▶ To do:
Your output must hold every entry exactly as written and none of the pictures.

▶ Input data:
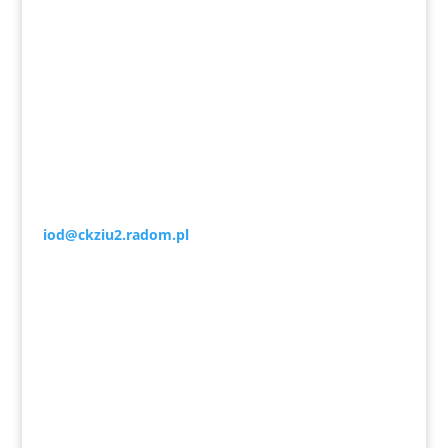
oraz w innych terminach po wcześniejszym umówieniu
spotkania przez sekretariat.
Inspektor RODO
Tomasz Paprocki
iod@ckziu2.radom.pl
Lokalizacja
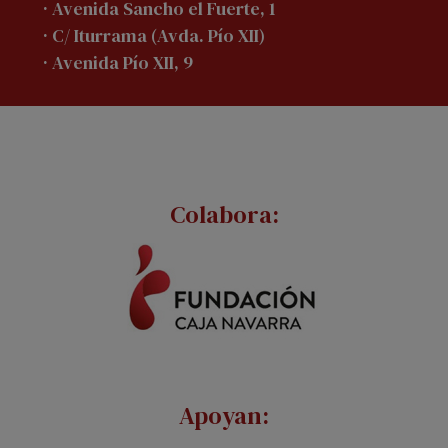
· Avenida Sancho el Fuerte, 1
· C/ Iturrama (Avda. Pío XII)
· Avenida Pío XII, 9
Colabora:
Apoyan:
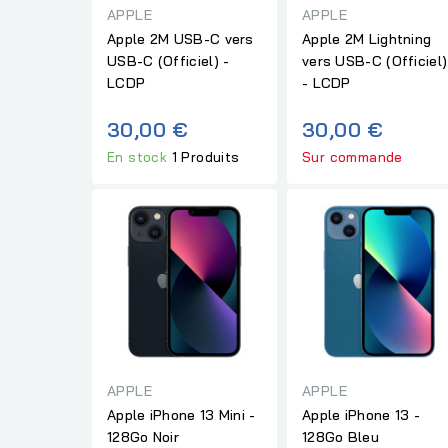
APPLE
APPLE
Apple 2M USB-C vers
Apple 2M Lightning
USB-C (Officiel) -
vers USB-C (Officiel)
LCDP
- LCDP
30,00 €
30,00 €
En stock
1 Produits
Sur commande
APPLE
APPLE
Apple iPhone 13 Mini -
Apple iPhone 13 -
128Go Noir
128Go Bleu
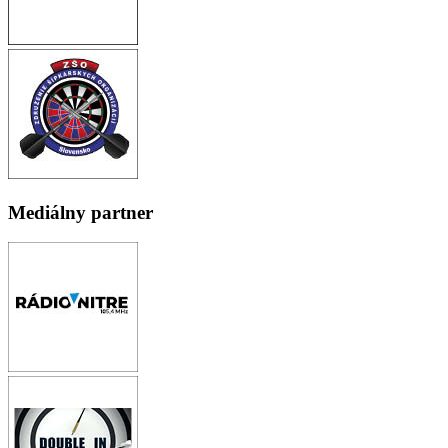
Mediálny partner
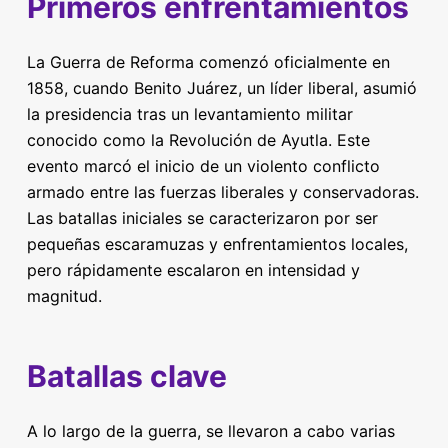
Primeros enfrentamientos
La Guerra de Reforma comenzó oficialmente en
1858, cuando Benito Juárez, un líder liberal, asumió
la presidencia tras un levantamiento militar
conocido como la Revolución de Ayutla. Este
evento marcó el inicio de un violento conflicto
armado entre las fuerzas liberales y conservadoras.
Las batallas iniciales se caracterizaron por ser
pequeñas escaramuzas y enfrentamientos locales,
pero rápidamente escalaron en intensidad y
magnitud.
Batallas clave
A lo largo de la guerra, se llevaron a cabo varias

▶ Answer box:
oraz w innych terminach po wcześniejszym umówieniu
spotkania przez sekretariat.
Inspektor RODO
Tomasz Paprocki
iod@ckziu2.radom.pl
Lokalizacja
· Avenida Sancho el Fuerte, 1
· C/ Iturrama (Avda. Pío XII)
· Avenida Pío XII, 9
Colabora:
Apoyan:
APPLE
APPLE
Apple 2M USB-C vers
Apple 2M Lightning
USB-C (Officiel) -
vers USB-C (Officiel)
LCDP
- LCDP
30,00 €
30,00 €
En stock
1 Produits
Sur commande
APPLE
APPLE
Apple iPhone 13 Mini -
Apple iPhone 13 -
128Go Noir
128Go Bleu
Mediálny partner
Primeros enfrentamientos
La Guerra de Reforma comenzó oficialmente en
1858, cuando Benito Juárez, un líder liberal, asumió
la presidencia tras un levantamiento militar
conocido como la Revolución de Ayutla. Este
evento marcó el inicio de un violento conflicto
armado entre las fuerzas liberales y conservadoras.
Las batallas iniciales se caracterizaron por ser
pequeñas escaramuzas y enfrentamientos locales,
pero rápidamente escalaron en intensidad y
magnitud.
Batallas clave
A lo largo de la guerra, se llevaron a cabo varias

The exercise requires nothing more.